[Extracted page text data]
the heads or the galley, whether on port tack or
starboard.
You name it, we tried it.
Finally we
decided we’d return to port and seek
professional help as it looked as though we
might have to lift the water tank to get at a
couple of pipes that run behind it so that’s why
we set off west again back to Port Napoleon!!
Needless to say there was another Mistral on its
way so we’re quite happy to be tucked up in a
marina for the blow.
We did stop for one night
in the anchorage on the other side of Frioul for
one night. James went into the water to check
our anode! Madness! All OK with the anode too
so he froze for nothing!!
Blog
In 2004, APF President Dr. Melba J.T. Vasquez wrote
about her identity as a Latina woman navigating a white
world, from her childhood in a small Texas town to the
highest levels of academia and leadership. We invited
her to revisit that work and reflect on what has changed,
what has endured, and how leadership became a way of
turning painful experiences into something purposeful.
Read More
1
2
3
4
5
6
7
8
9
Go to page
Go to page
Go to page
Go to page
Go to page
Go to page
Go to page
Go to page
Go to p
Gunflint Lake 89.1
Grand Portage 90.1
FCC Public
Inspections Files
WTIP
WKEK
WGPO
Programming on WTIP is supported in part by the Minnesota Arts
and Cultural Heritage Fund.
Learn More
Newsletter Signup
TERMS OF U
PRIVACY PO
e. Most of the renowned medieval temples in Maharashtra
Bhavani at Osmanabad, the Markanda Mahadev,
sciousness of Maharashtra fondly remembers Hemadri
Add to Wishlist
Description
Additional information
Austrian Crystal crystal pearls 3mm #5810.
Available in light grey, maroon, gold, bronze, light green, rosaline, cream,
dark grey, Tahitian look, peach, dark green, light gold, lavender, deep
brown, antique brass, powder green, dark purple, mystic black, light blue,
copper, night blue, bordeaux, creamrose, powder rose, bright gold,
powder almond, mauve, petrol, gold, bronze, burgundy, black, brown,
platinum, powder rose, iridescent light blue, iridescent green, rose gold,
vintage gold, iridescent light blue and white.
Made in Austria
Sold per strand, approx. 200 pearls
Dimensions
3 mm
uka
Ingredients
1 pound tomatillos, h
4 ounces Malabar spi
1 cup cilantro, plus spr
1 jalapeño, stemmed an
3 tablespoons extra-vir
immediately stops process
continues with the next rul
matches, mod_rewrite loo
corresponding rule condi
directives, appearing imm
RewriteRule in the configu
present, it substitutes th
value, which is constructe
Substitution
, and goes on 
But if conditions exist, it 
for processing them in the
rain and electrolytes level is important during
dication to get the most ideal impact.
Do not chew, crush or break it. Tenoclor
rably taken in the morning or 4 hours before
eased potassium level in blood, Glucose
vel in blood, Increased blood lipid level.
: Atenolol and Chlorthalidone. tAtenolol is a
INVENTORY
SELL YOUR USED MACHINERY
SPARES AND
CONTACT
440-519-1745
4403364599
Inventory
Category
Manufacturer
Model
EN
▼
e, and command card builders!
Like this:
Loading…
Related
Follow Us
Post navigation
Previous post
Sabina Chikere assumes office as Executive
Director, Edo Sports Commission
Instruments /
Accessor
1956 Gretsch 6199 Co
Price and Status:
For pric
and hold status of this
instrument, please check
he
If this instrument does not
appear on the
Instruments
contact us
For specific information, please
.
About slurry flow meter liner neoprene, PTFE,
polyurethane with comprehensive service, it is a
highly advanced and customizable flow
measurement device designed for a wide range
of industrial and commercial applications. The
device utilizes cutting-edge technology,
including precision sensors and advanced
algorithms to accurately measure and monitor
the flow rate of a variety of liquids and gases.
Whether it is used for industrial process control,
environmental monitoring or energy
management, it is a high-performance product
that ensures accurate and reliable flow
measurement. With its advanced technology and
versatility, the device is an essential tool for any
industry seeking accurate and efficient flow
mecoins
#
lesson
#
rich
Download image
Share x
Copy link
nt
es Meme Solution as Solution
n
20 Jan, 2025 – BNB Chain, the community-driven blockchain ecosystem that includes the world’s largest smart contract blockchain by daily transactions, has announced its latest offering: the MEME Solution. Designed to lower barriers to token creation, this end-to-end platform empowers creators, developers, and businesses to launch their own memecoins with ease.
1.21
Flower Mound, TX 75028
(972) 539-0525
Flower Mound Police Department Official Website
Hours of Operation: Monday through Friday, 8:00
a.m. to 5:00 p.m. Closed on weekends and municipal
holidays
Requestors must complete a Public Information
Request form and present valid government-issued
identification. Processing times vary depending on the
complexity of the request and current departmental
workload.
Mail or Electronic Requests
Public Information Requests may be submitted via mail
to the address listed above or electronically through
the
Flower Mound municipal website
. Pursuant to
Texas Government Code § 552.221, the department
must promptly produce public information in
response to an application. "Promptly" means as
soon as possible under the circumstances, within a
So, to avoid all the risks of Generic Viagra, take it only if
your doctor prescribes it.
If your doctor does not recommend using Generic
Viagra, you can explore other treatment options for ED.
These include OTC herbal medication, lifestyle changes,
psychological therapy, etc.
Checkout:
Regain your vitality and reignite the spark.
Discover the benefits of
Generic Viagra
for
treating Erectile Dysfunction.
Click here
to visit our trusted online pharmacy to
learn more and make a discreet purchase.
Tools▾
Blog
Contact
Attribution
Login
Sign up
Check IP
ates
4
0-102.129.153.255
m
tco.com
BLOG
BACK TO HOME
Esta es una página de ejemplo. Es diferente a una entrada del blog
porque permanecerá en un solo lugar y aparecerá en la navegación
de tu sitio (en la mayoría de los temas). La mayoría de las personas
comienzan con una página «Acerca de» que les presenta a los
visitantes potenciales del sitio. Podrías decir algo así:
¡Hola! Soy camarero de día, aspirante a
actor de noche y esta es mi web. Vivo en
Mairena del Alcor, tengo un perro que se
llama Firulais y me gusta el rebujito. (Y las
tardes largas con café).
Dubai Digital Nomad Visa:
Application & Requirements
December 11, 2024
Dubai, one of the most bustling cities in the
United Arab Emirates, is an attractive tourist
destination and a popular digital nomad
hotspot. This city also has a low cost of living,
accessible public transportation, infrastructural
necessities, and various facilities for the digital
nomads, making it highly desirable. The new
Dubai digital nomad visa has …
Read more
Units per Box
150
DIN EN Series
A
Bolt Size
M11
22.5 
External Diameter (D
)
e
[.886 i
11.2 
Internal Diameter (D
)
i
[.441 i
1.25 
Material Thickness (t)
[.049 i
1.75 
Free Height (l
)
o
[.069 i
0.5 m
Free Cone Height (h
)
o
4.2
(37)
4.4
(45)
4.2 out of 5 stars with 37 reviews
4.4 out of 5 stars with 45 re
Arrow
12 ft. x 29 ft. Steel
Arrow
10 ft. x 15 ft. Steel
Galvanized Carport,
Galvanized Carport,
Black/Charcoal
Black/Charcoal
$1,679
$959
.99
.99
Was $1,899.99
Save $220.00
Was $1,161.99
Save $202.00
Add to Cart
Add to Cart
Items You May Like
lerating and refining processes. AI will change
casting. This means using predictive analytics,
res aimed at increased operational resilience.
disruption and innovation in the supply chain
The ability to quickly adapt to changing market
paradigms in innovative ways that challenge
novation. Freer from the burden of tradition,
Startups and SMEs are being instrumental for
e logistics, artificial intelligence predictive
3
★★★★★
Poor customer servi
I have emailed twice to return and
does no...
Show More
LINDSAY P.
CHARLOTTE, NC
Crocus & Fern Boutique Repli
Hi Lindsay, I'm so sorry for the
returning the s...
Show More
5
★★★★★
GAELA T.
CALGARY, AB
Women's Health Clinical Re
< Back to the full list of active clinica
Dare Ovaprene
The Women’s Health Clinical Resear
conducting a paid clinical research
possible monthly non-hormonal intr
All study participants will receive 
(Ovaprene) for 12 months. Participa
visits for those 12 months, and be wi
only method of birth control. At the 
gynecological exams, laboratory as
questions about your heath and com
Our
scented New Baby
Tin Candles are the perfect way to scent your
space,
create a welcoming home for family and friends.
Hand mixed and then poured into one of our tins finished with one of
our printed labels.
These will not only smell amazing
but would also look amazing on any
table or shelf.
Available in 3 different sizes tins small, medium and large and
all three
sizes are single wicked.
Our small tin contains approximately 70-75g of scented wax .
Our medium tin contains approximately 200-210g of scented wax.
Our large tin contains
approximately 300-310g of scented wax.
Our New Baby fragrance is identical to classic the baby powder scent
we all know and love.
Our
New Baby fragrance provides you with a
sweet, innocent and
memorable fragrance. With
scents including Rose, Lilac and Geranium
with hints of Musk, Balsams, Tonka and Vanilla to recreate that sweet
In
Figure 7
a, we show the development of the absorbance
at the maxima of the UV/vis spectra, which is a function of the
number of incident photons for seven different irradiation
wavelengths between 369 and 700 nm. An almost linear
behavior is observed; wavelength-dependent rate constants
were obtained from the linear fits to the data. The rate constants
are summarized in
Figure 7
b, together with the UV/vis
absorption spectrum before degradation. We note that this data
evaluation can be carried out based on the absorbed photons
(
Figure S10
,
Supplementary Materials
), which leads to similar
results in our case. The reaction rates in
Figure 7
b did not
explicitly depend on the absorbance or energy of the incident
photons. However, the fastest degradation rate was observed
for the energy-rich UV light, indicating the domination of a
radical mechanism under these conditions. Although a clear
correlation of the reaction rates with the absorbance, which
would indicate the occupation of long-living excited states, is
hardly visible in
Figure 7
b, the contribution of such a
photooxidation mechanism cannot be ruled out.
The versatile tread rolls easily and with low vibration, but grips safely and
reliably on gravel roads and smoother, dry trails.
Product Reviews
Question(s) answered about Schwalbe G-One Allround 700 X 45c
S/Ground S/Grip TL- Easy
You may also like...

ABOUT THIS EXERCISE -> In the data above, which lines include "absorbance"? Return those lines.

RESPONSE ->
a, we show the development of the absorbance
explicitly depend on the absorbance or energy of the incident
correlation of the reaction rates with the absorbance, which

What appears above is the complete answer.